# Pepper & Salt- My New Puppies !!!!!!!!



## venootez (Sep 29, 2008)

Pepper & Salt- My New Puppies !!!!!!!!


----------



## sleeptalker (Apr 28, 2008)

cute puppies, what breed are they?


----------



## venootez (Sep 29, 2008)

I dont really know, these puppies were abandoned close to my apartment. Beats me, i guess its a mixed mongrel


----------



## colliemerles (Nov 2, 2007)

wow they are so cute, good on you for taking them in,


----------



## warmglo (Feb 25, 2008)

Oh my! So Sweet!!


----------



## gillieworm (Jul 4, 2008)

They are gorgeous 

Sorry can't help you with guessing the breed, as I am good at doing that as I am guessing peoples ages 

Well done for taking them in, it really maddens me that someone could abandon these gorgeous little things.

Have you any idea how old they are (has a vet looked at them?) because they do look very young to me


----------



## sskmick (Feb 4, 2008)

They are gorgeous, so sweet and lovable.

I'm no good with guessing breeds but the light one looks a bit like a JRT and the dark one has a look of a Rottie but a puppy can look like other similar breeds.

They are beautiful and that's all that matters.

Sue


----------



## venootez (Sep 29, 2008)

i'm not really sure, 5 weeks i guess


----------



## gillieworm (Jul 4, 2008)

venootez said:


> i'm not really sure, 5 weeks i guess


Ah the little chickens   You will probably get a better idea in the next 3 to 4 weeks what breeds they may be, as at 5 weeks old a lot of puppies tend to look the same to the untrained eye


----------



## plumo72 (Nov 2, 2007)

awwwww gorgeous, poor little guys glad you are helping them


----------



## Guest (Sep 29, 2008)

some ppl really annoy me! what on earth did these adorable things do to be abandoned?! 

good on you for takin them in! i bet they get lots of cuddles off you? they would of they were with me lol they r so cute


----------



## canuckjill (Jun 25, 2008)

So cute THANKS for taking them in you are special...Jill


----------



## emmar (Aug 1, 2008)

aww such cuties


----------



## clueless (May 26, 2008)

Aaaw they are so sweet and well done you for giving them a forever home.
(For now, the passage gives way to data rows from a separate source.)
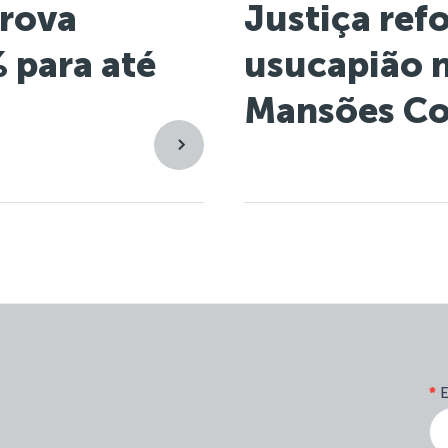
prova
Justiça refo
 para até
usucapião 
Mansões Co
*
E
They look as if they are going to be big going by their paws


----------



## sullivan (Aug 29, 2008)

venootez said:


> Pepper & Salt- My New Puppies !!!!!!!!


They are so cute i expect your have your hands full, Mind you there tire each other out i dare say.


----------



## happysaz133 (Jun 5, 2008)

They are adorable


----------